Thursday, May 9, 2013

No Shortcut to Healing

I'm not sure how I can possibly explain the road from there to here.  In the midst of devastation and betrayal, it is impossible to cheer yourself with thoughts that "this was meant to be" and "there is a reason for everything".  No, there's no shortcut to healing. 

I had to feel it all to the depths - shock, betrayal, humiliation, vulnerability.  The sheer astonishment of someone's ability to do what you did......it knocked the air out of me.  But I had to be knocked that hard so that I would be down for awhile and not try to foolishly pop right back up, wanting to get right back in the ring.  I'd have been apt to over-estimate my strength and never see the knockout coming. 

No, instead I created a safe little haven for myself and I nested there for quite a very long time.  I was able to restore my strength and courage, and able to start at the beginning again and rebuild my foundation.  Slowly.  And it's stronger than ever because God is at the center of it, and not just in a superficial Sunday sort of way.

Like seeing a tornado touch down, I can so easily and clearly see God's hand reaching down to intervene into my life.  He gave me the opportunity to follow my heart and the courage to reclaim a lost love that would have haunted me the rest of my life had I not searched it out.  And despite the mountains of doubt I have had, I am seeing with my own eyes that people truly can learn from their mistakes and become better versions of themselves. 

No, there is no shortcut to healing.  But the long and difficult road is worthwhile, because when a wound heals, the skin is stronger than it was before.  Of course I still remember the devastation from two years ago.  But I can sincerely say that I am grateful for it.  I would never have arrived in this moment, had I not traveled that path.  And I'm right where I want to be.
"Iba volando sobre el mar
con las alas rotas
Ay amor apareciste en mi vida
y me curaste las heridas"



"I had no direction, I was dying
I was flying over the sea with broken wings
Oh my love, you came into my life
And healed my wounds"

 

Monday, April 29, 2013

Intrinsic Motivators

I caught a lyric of a song today that basically said the roar of the crowd was what kept this singer going.  I thought about how this same singer recently filed for divorce after his infidelity to his wife made headline news a few months earlier.  And I wondered to myself what is it that drives people?  And when do they cross the line from doing something because they just love to do it.....to doing something because the roar of the crowd (or the industry awards....or the salary....or the fame..) has become a high to which they are addicted?

I remember learning about intrinsic and extrinsic motivators when I was working on my psychology degree.  Basically, intrinsic motivators are things that you feel within yourself when doing something you enjoy.  For instance, I enjoy writing.  It feels good to me, it's cathartic, and it helps me to process my thoughts and feelings.  Extrinsic motivators come from outside  of yourself - for instance, money, recognition, fame, an award, or the competitive desire to "out perform" others.  Perhaps someone starts off making music because they love it, but eventually they do it for the money or because they are hell bent on earning that Grammy, etc.  Just because you have extrinsic rewards in place does not mean that you aren't intrinsically motivated.  For instance, a teacher may love to teach, but he also earns money for teaching. 

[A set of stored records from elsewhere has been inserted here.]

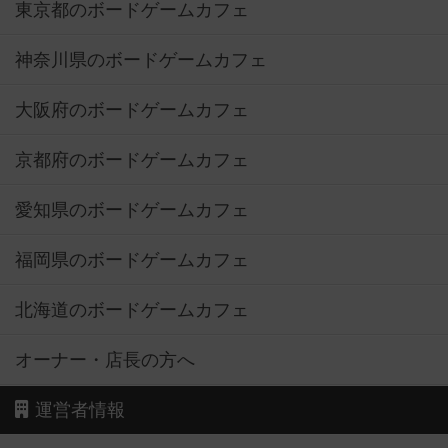
東京都のボードゲームカフェ
神奈川県のボードゲームカフェ
大阪府のボードゲームカフェ
京都府のボードゲームカフェ
愛知県のボードゲームカフェ
福岡県のボードゲームカフェ
北海道のボードゲームカフェ
オーナー・店長の方へ
運営者情報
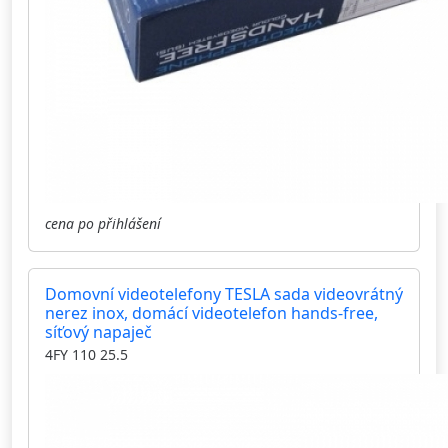
cena po přihlášení
Domovní videotelefony TESLA sada videovrátný
nerez inox, domácí videotelefon hands-free,
síťový napaječ
4FY 110 25.5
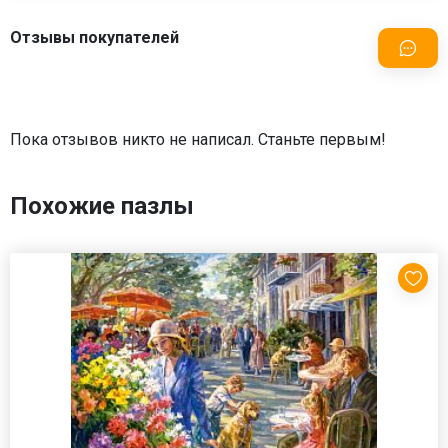
Отзывы покупателей
Пока отзывов никто не написал. Станьте первым!
Похожие пазлы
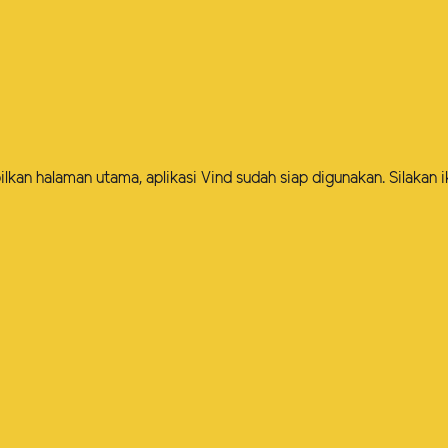
lkan halaman utama, aplikasi Vind sudah siap digunakan. Silakan i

The interesting thing is that research has shown that once people become extrinsically motivated to do something they love, many of them tend to lose interest or satisfaction in the activity for which they once had only intrinsic motivation.  When does one cross the line and become attached only to the notion of winning or of making a certain amount of money (and what constitutes "enough" money continually climbs as success increases) instead of loving what they do for the sole reason that it brings them joy?

I certainly know some folks who seem to have stayed true to their craft, even with extrinsic motivation galore.  I know pastors whose churches have expanded, who are paid to share God's word, but who have stayed focused and humbled rather than becoming power-hungry or taking credit for the talents that God gave them.  I know people who have pursued occupations that mirror their interests and talents, and who have enjoyed great success in terms of publishing or awards or income, but who have remained steadfast with their commitment to serving others through their careers.  But these folks are usually the exception.  Others get swept up in things like fame, critics, competition, popular opinion, and money, and they slowly transform to a place where they no longer truly enjoy what they once loved to do, but instead, they sacrifice relationships, ethics, time, and other resources in the name of "greater success" - whatever that means to them.

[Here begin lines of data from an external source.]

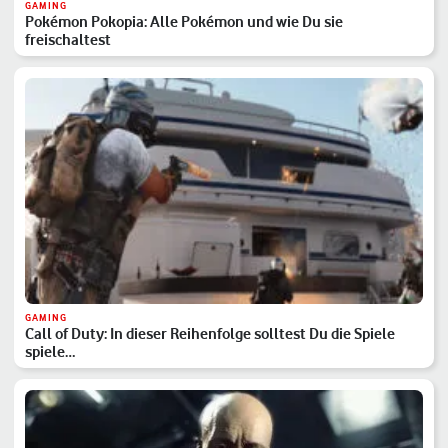
GAMING
Pokémon Pokopia: Alle Pokémon und wie Du sie
freischaltest
GAMING
Call of Duty: In dieser Reihenfolge solltest Du die Spiele
spiele…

"Success is not the key to happiness.  Happiness is the key to success. 
If you love what you are doing, you will be successful."
~Herman Cain

Monday, March 18, 2013

Conditional Love

You claim that you love me - well really you don't even claim to anymore, it's just a foregone conclusion I'm meant to assume.  But you have found it so easy to turn your back on me.  I'm supposed to believe that you're concerned for me and that your concern is rooted in love for me.  Well let me tell you, none of this feels like concern or love.  It feels like conditional love.  When I do what you want me to do, you supposedly love me.  When I do something you disagree with, you withdraw your love and turn your back on me.  The irony is that you push me even farther away by doing that. 
 
To be honest, I really don't buy that you love me.  I haven't bought it for a long time.  I'm not stupid.  You certainly haven't shown it.  There were times I needed you, and you know how I hate to ask.  But I did.  You were too busy.  Busy with your life, busy judging me....  You don't even know me anymore.  So it's almost laughable now to see you turn your back on me, because it's really only a notch up from what you were doing before. 
 
I will never try to convince someone to love me or support me.  And why should I?  It's insanity.  It's insulting.  And the jig is up. 

Monday, March 11, 2013

I'm Here Now

Most of us can recall some childhood memory when we were experiencing panic, disappointment, sadness, or a feeling of being lost.  We knew that the only thing that would make it all better was the presence of a loved one to provide reassurance and security.
 
When I was in kindergarten, I rode the bus home from school, and was one of the first stops on the route (we lived just down the street from the school).  One day we had a substitute bus driver, and he drove right past my house.  I was so shy and withdrawn (believe it or not...lol), I couldn't even muster up the courage to speak up and let him know of his error.  Instead, I sat and cried quietly in my seat, while the driver covered a lot of miles on out into more rural areas that I did not visually recognize. 
 
Meanwhile, my mother was frantic, calling the school to see if I was still there, driving up and down the road to see if somehow I was walking home from school, and so forth.  Eventually, the bus driver made his last drop off and began to head back to the bus lot.  It was then that he noticed me and asked where I should have been dropped off, and I guess I managed to tell him my address or street name.  Arriving back home and rushing into my mother's arms was the only thing that would have comforted me and eased my anxiety on that day.  I'm sure she probably soothed me, whispering something like, "It's okay.  I'm here now."
 
Even as adults, we need these moments.  It's hard to admit it, but each one of us needs to be wrapped up in the arms of safety, love, and security.  I've recently experienced that for the first time in a very long time - someone who wants to take care of me in ways I never thought I would be cared for, because I was always so busy doing it all for myself and my children.  It's crazy actually, having him there to lend a hand, to provide support, and for me to lean on.  I'm not used to it.  I've unfortunately grown accustomed to takers, not givers.  It feels luxurious.  When he says he'll handle a certain thing, I'll say "I've got this.  I've always taken care of this."  Then he says to me "I'm here now" and I feel like the child coming off the school bus, falling into arms of support and comfort and love. 
 
Indeed you are here now.  And I am slowly learning to let you hold me and help me.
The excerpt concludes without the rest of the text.